Optimized to rapidly write large amounts of data, Apache Cassandra places all incoming data into internal files called SSTables in an append-only manner. For this reason, SSTables hold both updates/deletes of previously inserted data and newly inserted data and various SSTables will hold copies of the same data.

Apache Cassandra compaction is the process of reconciling different data copies stored in different SSTables. Cassandra compaction of SSTables is a crucial background activity for maintenance and performance. Compaction in Cassandra involves various techniques and different timing for performing different operations.

Routine compactions are important to a healthy Cassandra cluster, and Cassandra compaction configuration can vary significantly depending on a specific table’s uses. It is possible to change compaction the strategy in Cassandra after creating the table; however, since the data will then need to be re-written with the new compaction strategy, this significantly affects cluster performance in direct proportion to how much data the table holds. This is why identifying and implementing the most effective Cassandra Compaction strategy early on is critical.

Watch How to Ruin Performance by Choosing the Wrong Compaction Strategy

Cassandra Compaction FAQs

What is Cassandra Compaction?

Cassandra compaction is used for different kinds of operations, each requiring a number of SSTables and producing new SSTables. Cassandra triggers minor compaction automatically. In major compaction, a user executes a Cassandra compaction across the node. In other words, each of the SSTables are compacted on the node. Finally, in a user defined compaction, the user triggers the Cassandra compaction across a specific set of SSTables.

The optimal compaction strategy based on the workload delivers the best Cassandra compaction performance for both compaction itself and for querying.

Size Tiered Compaction Strategy (STCS) is the default Cassandra compaction strategy. It is triggered when the system has enough (four by default) similarly sized SSTables. STCS is ideal when the I/O from LCS (explained below) is too high, for non pure time series workloads with spinning disks, or as a fallback when other strategies don’t fit the workload. However, space amplification is a major problem for STCS and it is not as useful for similar sized workloads.

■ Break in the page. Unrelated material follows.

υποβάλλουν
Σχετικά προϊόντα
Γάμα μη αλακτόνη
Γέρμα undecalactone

Leveled Compaction Strategy (LCS) is optimized for workloads with lots of deletes and updates, or read heavy workloads. With LCS, the system uses small, fixed-size (by default 160 MB) SSTables distributed across different levels. It is not ideal for immutable time series data. Although LCS solves the major problem with space-amplification that Size-Tiered Compaction Strategy experiences, it has its own problem that can cause both write and read performance to suffer: write-amplification.

Time Window Compaction Strategy (TWCS) is intended mostly for immutable time series data. It is similar to the deprecated DateTiered Compaction Strategy (DTCS).

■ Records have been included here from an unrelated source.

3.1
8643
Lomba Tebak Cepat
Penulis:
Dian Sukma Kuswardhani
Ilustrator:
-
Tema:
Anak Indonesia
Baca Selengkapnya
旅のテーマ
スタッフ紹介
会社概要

There are several less common Cassandra compaction types to consider. A scrub compaction may repair broken SSTables, but it can also leave the node in need of a complete repair, as it can remove valid data if it is corrupted. And after upgrading to a major new version of Cassandra, run upgrade SSTables.

Finally, sub range compaction, which targets merely a sub range for Cassandra compaction, is possible if you have enough information to narrow it down. Use nodetool compact -st x -et y to select all SSTables sizes in your sub range and issue a compaction for those SSTables.

Cassandra alternatives such as ScyllaDB may also offer different compaction strategies. For example, Incremental Compaction Strategy (ICS) solves the temporary space requirement issue in STCS using a hybrid technique to reduce the space overhead of STCS and combine the strengths of both STCS and LCS. ICS ensures that with a certain configuration in place, the fragment size, disk size, and number of shards can be used to calculate the worst-case temporary space requirement for compaction. The exact percentage that results decreases significantly for larger disks since it depends on the disk size and the space overhead and the logarithm of the disk size are proportional.

ICS delivers less expensive storage at scale by allowing users to optimize disk utilization without increasing read or write amplification. This means a capability to store more data on the existing cluster, using fewer nodes.

Learn more about Incremental Compaction

Compare Cassandra Compaction Strategies

Selecting a Cassandra Compaction Strategy

Multiple Cassandra Compaction strategies exist, each optimized for a different use case. There are Cassandra compaction best practices for each strategy.

To choose and implement a compaction strategy, first understand the difference between the options and determine the right Cassandra compaction strategy for each sort of table. Then test your selected strategy on the data after configuring the appropriate compaction strategy and subproperties such as min threshold.

If the table processes time series data, use TimeWindowCompactionStrategy (TWCS).

If the table handles an unequal amount of reads and writes, try the LeveledCompactionStrategy (LCS) might be the best choice. LCS works best if there are at least twice as many reads as writes, particularly randomized reads. However, LCS can be overwhelmed by a high number of writes, and when reads and writes are approximately equal, LCS leaves users with a performance penalty that may not be worth the benefit.

SizeTieredCompactionStrategy (STCS) is ideal when table data changes infrequently, if ever, there are few upserts, or the data is immutable.

Learn more about STCS vs LCS compaction strategies in the following video:

How to Set a Cassandra Compaction Strategy

Compaction strategies are set as part of the CREATE or ALTER statement when creating or altering tables. Refer to the CQL syntax for details.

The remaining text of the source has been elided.